====== Extracted information

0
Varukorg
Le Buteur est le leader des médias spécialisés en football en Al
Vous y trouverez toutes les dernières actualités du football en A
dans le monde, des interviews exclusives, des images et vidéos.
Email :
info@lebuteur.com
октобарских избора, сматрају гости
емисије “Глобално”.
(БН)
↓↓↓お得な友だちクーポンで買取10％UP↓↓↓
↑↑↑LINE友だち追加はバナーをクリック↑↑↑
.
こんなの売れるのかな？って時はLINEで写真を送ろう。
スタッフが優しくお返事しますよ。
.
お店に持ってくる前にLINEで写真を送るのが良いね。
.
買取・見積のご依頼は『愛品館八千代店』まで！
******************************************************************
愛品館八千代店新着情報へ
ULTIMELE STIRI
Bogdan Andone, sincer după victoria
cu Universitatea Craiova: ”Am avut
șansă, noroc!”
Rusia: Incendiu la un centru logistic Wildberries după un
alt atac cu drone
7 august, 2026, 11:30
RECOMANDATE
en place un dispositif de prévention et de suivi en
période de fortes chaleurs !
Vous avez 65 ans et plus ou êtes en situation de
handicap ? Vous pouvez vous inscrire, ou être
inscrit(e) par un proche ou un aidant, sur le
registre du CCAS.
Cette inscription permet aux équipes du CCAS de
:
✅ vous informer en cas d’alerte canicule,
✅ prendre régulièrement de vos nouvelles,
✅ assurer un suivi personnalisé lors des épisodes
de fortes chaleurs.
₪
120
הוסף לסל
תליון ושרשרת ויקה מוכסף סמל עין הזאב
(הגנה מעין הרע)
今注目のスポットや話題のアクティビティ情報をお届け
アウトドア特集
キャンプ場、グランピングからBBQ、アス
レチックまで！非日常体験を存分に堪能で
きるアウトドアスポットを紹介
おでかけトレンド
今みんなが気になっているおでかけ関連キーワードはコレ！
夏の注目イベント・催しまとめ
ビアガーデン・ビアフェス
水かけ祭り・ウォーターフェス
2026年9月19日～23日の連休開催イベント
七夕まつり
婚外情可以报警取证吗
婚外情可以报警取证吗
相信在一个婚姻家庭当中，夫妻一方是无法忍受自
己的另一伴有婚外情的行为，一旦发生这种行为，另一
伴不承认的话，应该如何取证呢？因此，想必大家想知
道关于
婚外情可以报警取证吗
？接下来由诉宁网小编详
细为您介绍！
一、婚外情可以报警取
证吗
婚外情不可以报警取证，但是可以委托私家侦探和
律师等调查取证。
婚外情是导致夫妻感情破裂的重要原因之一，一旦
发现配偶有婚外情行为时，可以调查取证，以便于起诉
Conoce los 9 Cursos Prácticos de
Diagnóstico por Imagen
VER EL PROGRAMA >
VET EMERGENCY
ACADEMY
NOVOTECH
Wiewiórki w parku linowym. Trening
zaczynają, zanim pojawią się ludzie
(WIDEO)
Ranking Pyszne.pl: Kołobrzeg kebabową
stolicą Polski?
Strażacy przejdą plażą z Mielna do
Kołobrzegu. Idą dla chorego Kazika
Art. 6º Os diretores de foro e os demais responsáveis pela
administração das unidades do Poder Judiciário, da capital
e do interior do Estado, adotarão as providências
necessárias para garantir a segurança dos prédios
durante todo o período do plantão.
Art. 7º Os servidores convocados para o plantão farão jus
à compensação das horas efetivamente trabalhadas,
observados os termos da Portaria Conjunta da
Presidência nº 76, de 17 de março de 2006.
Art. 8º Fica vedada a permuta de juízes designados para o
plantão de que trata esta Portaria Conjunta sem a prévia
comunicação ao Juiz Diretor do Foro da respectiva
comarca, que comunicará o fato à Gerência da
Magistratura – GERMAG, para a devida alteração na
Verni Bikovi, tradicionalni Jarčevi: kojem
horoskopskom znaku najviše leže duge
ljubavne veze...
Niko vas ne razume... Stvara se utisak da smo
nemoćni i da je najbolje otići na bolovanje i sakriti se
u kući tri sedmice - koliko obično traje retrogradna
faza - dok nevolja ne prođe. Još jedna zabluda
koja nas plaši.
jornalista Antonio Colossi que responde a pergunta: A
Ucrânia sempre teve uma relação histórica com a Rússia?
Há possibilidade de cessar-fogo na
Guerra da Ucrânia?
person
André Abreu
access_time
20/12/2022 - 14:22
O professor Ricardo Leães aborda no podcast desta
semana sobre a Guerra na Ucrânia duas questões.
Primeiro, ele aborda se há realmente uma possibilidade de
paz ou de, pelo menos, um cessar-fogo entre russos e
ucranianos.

============

# Task instructions
Out of the entries, pull every line that mentions "para".

# Answer to this task
necessárias para garantir a segurança dos prédios
Art. 7º Os servidores convocados para o plantão farão jus
Art. 8º Fica vedada a permuta de juízes designados para o
Magistratura – GERMAG, para a devida alteração na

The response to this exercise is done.